Nestle fell short of earnings expectations for 2017, citing “challenging environments” in their North American and Brazilian markets.
The Swiss food giant saw organic growth of 2.4 percent for the year, at the “low end” of expectations, due to a slower growth of 1.9 percent in their fourth quarter, according to the company’s press release. It forecasts growth of between 2 and 4 percent in 2018.
Schneider meanwhile described sales growth in Europe and Asia as “encouraging,” and saw much to be gained from the current global growth picture. Sales in China saw modest improvement on the previous year, while all categories reported positive growth, led by coffee, petcare and Nestle Health Science.

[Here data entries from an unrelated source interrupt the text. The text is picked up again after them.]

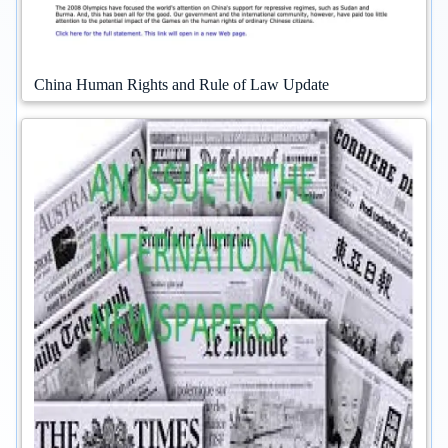
China Human Rights and Rule of Law Update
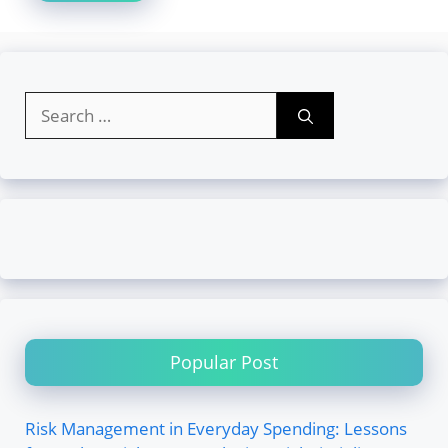
Search
for:
Popular Post
Risk Management in Everyday Spending: Lessons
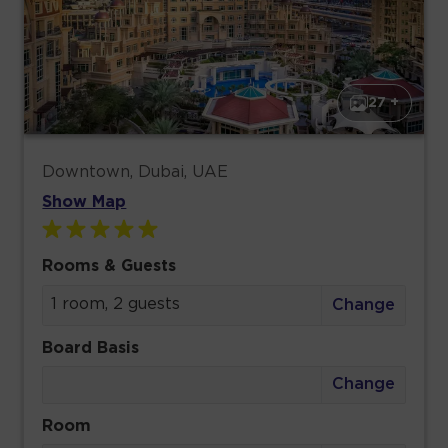
27 +
Downtown, Dubai, UAE
Show Map
Rooms & Guests
1 room, 2 guests
Change
Board Basis
Change
Room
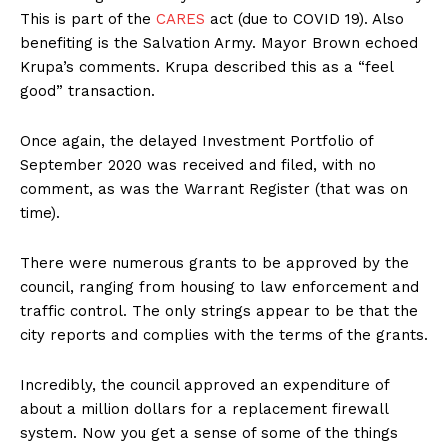
This is part of the
CARES
act (due to COVID 19). Also
benefiting is the Salvation Army. Mayor Brown echoed
Krupa’s comments. Krupa described this as a “feel
good” transaction.
Once again, the delayed Investment Portfolio of
September 2020 was received and filed, with no
comment, as was the Warrant Register (that was on
time).
There were numerous grants to be approved by the
council, ranging from housing to law enforcement and
traffic control. The only strings appear to be that the
city reports and complies with the terms of the grants.
Incredibly, the council approved an expenditure of
about a million dollars for a replacement firewall
system. Now you get a sense of some of the things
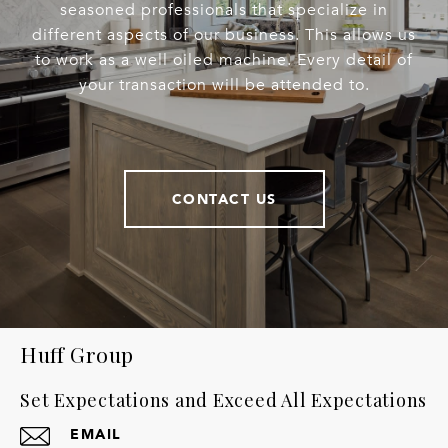
seasoned professionals that specialize in
different aspects of our business. This allows us
to work as a well oiled machine. Every detail of
your transaction will be attended to.
CONTACT US
Huff Group
Set Expectations and Exceed All Expectations
EMAIL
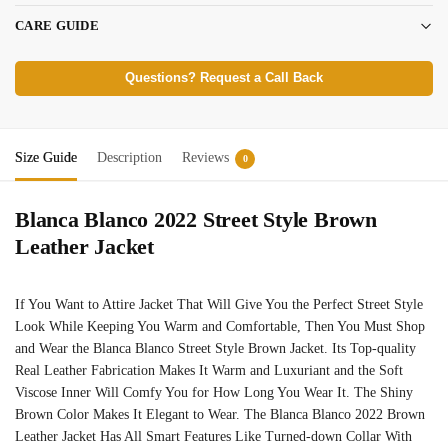
CARE GUIDE
Questions? Request a Call Back
Size Guide
Description
Reviews
0
Blanca Blanco 2022 Street Style Brown
Leather Jacket
If You Want to Attire Jacket That Will Give You the Perfect Street Style
Look While Keeping You Warm and Comfortable, Then You Must Shop
and Wear the Blanca Blanco Street Style Brown Jacket. Its Top-quality
Real Leather Fabrication Makes It Warm and Luxuriant and the Soft
Viscose Inner Will Comfy You for How Long You Wear It. The Shiny
Brown Color Makes It Elegant to Wear. The Blanca Blanco 2022 Brown
Leather Jacket Has All Smart Features Like Turned-down Collar With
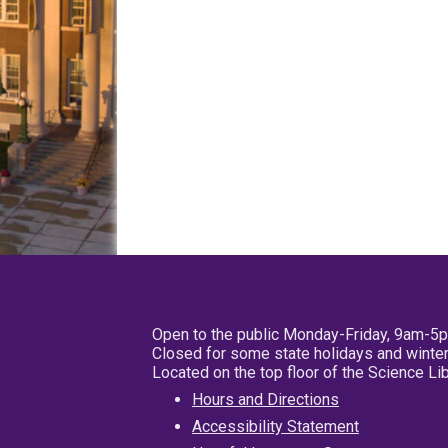
Open to the public Monday-Friday, 9am-5
Closed for some state holidays and winter
Located on the top floor of the Science L
Hours and Directions
Accessibility Statement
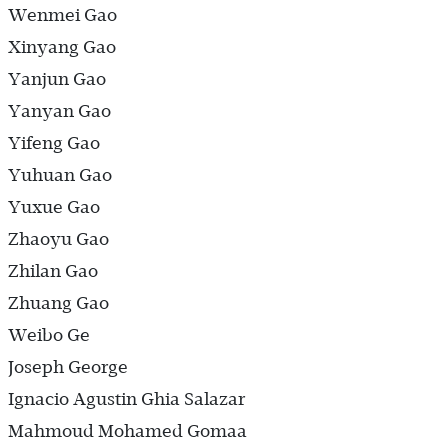
Wenmei Gao
Xinyang Gao
Yanjun Gao
Yanyan Gao
Yifeng Gao
Yuhuan Gao
Yuxue Gao
Zhaoyu Gao
Zhilan Gao
Zhuang Gao
Weibo Ge
Joseph George
Ignacio Agustin Ghia Salazar
Mahmoud Mohamed Gomaa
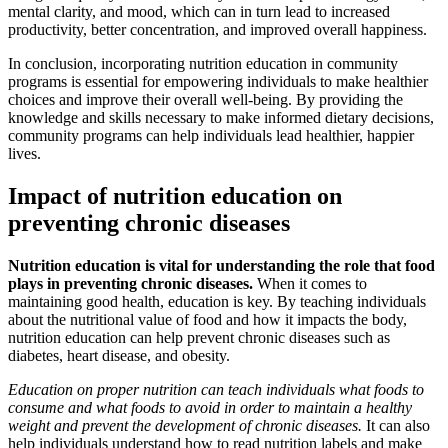
mental clarity, and mood, which can in turn lead to increased
productivity, better concentration, and improved overall happiness.
In conclusion, incorporating nutrition education in community
programs is essential for empowering individuals to make healthier
choices and improve their overall well-being. By providing the
knowledge and skills necessary to make informed dietary decisions,
community programs can help individuals lead healthier, happier
lives.
Impact of nutrition education on
preventing chronic diseases
Nutrition education is vital for understanding the role that food
plays in preventing chronic diseases.
When it comes to
maintaining good health, education is key. By teaching individuals
about the nutritional value of food and how it impacts the body,
nutrition education can help prevent chronic diseases such as
diabetes, heart disease, and obesity.
Education on proper nutrition can teach individuals what foods to
consume and what foods to avoid in order to maintain a healthy
weight and prevent the development of chronic diseases.
It can also
help individuals understand how to read nutrition labels and make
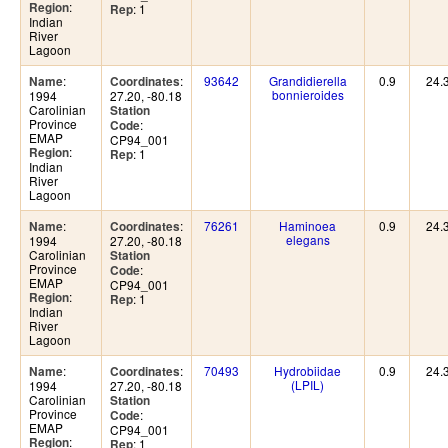
:
Region
: 1
Rep
Indian
River
Lagoon
:
:
93642
Grandidierella
0.9
24.
Name
Coordinates
bonnieroides
1994
27.20, -80.18
Carolinian
Station
Province
:
Code
EMAP
CP94_001
:
Region
: 1
Rep
Indian
River
Lagoon
:
:
76261
Haminoea
0.9
24.
Name
Coordinates
elegans
1994
27.20, -80.18
Carolinian
Station
Province
:
Code
EMAP
CP94_001
:
Region
: 1
Rep
Indian
River
Lagoon
:
:
70493
Hydrobiidae
0.9
24.
Name
Coordinates
(LPIL)
1994
27.20, -80.18
Carolinian
Station
Province
:
Code
EMAP
CP94_001
:
Region
: 1
Rep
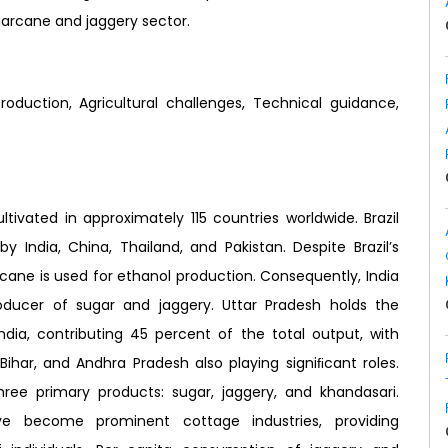
garcane and jaggery sector.
roduction, Agricultural challenges, Technical guidance,
tivated in approximately 115 countries worldwide. Brazil
y India, China, Thailand, and Pakistan. Despite Brazil’s
cane is used for ethanol production. Consequently, India
oducer of sugar and jaggery. Uttar Pradesh holds the
India, contributing 45 percent of the total output, with
Bihar, and Andhra Pradesh also playing signiﬁcant roles.
three primary products: sugar, jaggery, and khandasari.
ave become prominent cottage industries, providing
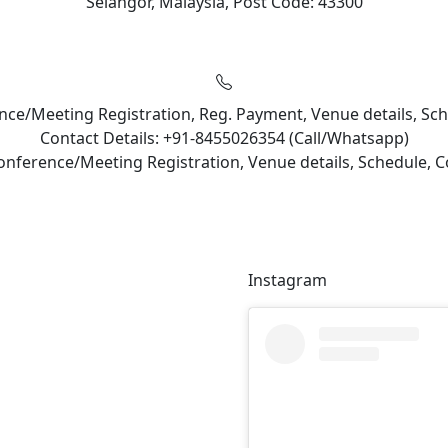
Selangor, Malaysia, Post Code: 43300
rence/Meeting Registration, Reg. Payment, Venue details, S
Contact Details: +91-8455026354 (Call/Whatsapp)
Conference/Meeting Registration, Venue details, Schedule,
Instagram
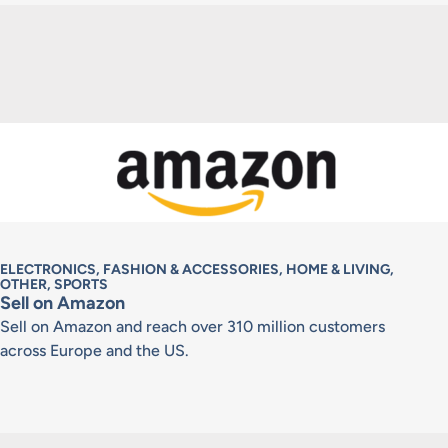
ELECTRONICS, FASHION & ACCESSORIES, HOME & LIVING,
OTHER, SPORTS
Sell on Amazon
Sell on Amazon and reach over 310 million customers
across Europe and the US.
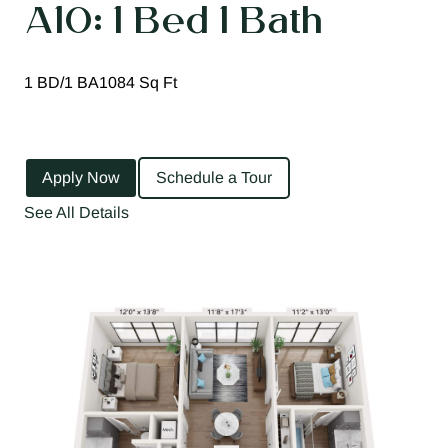
A10: 1 Bed 1 Bath
1 BD/1 BA
1084 Sq Ft
Apply Now
Schedule a Tour
See All Details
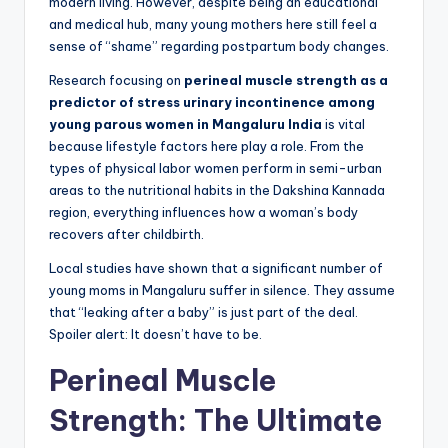
modern living. However, despite being an educational
and medical hub, many young mothers here still feel a
sense of “shame” regarding postpartum body changes.
Research focusing on
perineal muscle strength as a
predictor of stress urinary incontinence among
young parous women in Mangaluru India
is vital
because lifestyle factors here play a role. From the
types of physical labor women perform in semi-urban
areas to the nutritional habits in the Dakshina Kannada
region, everything influences how a woman’s body
recovers after childbirth.
Local studies have shown that a significant number of
young moms in Mangaluru suffer in silence. They assume
that “leaking after a baby” is just part of the deal.
Spoiler alert: It doesn’t have to be.
Perineal Muscle
Strength: The Ultimate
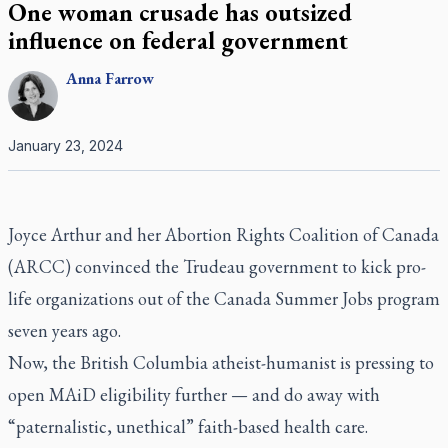
One woman crusade has outsized
influence on federal government
Anna
Farrow
January 23, 2024
Joyce Arthur and her Abortion Rights Coalition of Canada
(ARCC) convinced the Trudeau government to kick pro-
life organizations out of the Canada Summer Jobs program
seven years ago.
Now, the British Columbia atheist-humanist is pressing to
open MAiD eligibility further — and do away with
“paternalistic, unethical” faith-based health care.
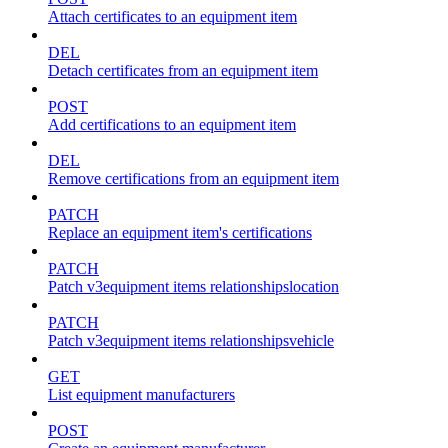
Attach certificates to an equipment item
DEL
Detach certificates from an equipment item
POST
Add certifications to an equipment item
DEL
Remove certifications from an equipment item
PATCH
Replace an equipment item's certifications
PATCH
Patch v3equipment items relationshipslocation
PATCH
Patch v3equipment items relationshipsvehicle
GET
List equipment manufacturers
POST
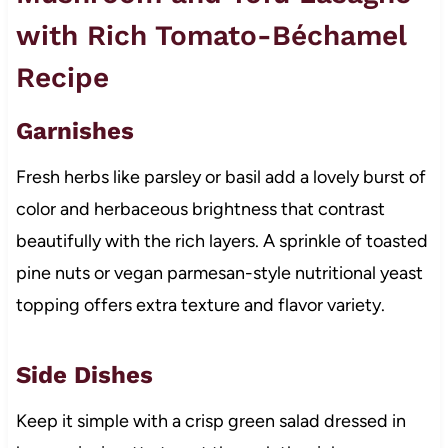
with Rich Tomato-Béchamel
Recipe
Garnishes
Fresh herbs like parsley or basil add a lovely burst of
color and herbaceous brightness that contrast
beautifully with the rich layers. A sprinkle of toasted
pine nuts or vegan parmesan-style nutritional yeast
topping offers extra texture and flavor variety.
Side Dishes
Keep it simple with a crisp green salad dressed in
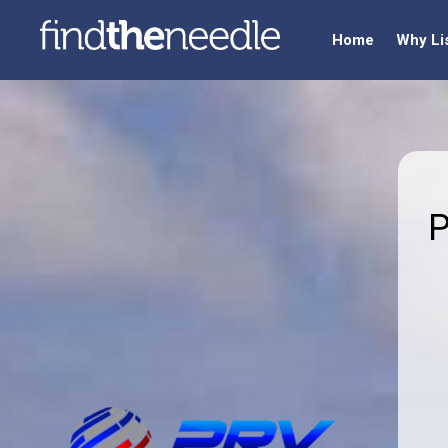
Home
Why Li
P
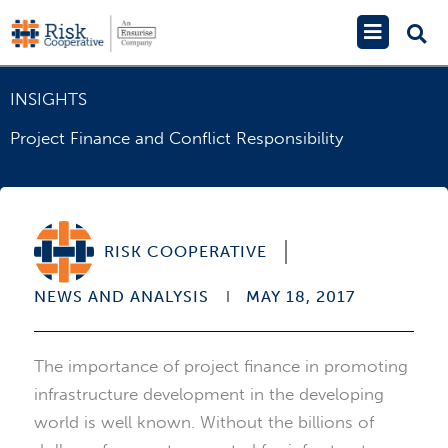
Skip
Main
to
Menu
content
INSIGHTS
Project Finance and Conflict Responsibility
RISK COOPERATIVE
NEWS AND ANALYSIS
MAY 18, 2017
The importance of project finance in promoting
infrastructure development in the developing
world is well known. Without the billions of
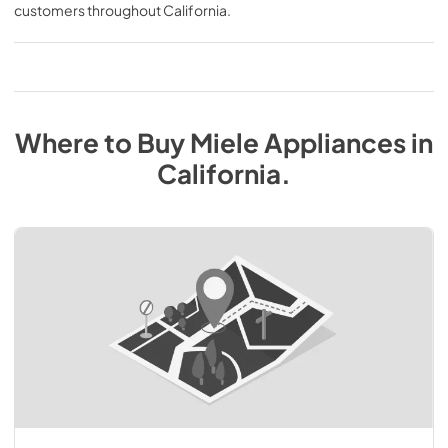
customers throughout
California
.
Where to Buy
Miele
Appliances
in
California
.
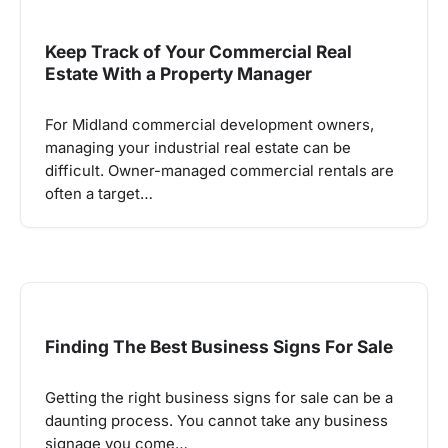
Keep Track of Your Commercial Real
Estate With a Property Manager
For Midland commercial development owners,
managing your industrial real estate can be
difficult. Owner-managed commercial rentals are
often a target…
Finding The Best Business Signs For Sale
Getting the right business signs for sale can be a
daunting process. You cannot take any business
signage you come…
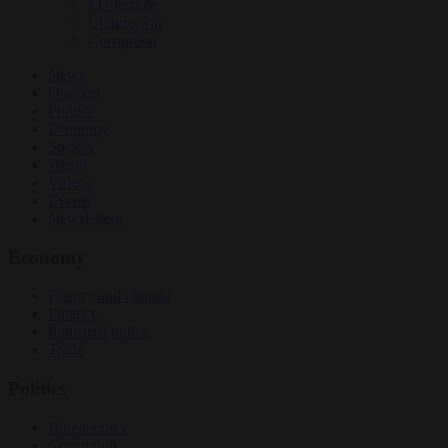
EU bubble
Culture war
Corruption
News
Opinion
Politics
Economy
Society
World
Videos
Events
Newsletters
Economy
Energy and climate
Finance
Industrial policy
Trade
Politics
Bureaucracy
Corruption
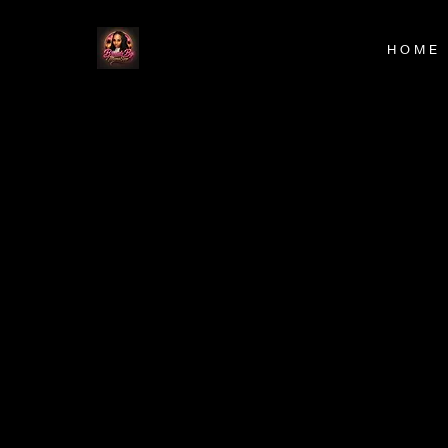
H O M E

“From a macro point of view, we’re seeing a benign environment right now,” he described.
“Europe has recovered very nicely over last one or two years, we’re seeing positive signs in North America, continued strength in Asia Pacific, and most emerging markets are doing well or on the mend.”
In the U.S., Schneider noted a “longer-than-usual time delay” for the positive macroeconomic data to feed into consumer spending. Nestle posted a gain of $ 850 million from U.S. corporate tax cuts, and projects to save $ 300 million a year in taxes.
The company also issued a statement indicating it would not renew a shareholder agreement with L’Oreal, in which is has a 23 percent stake, beyond March 21 of this year. Schneider avoided offering details on the future of the stake, except to say that there was no intention of increasing it.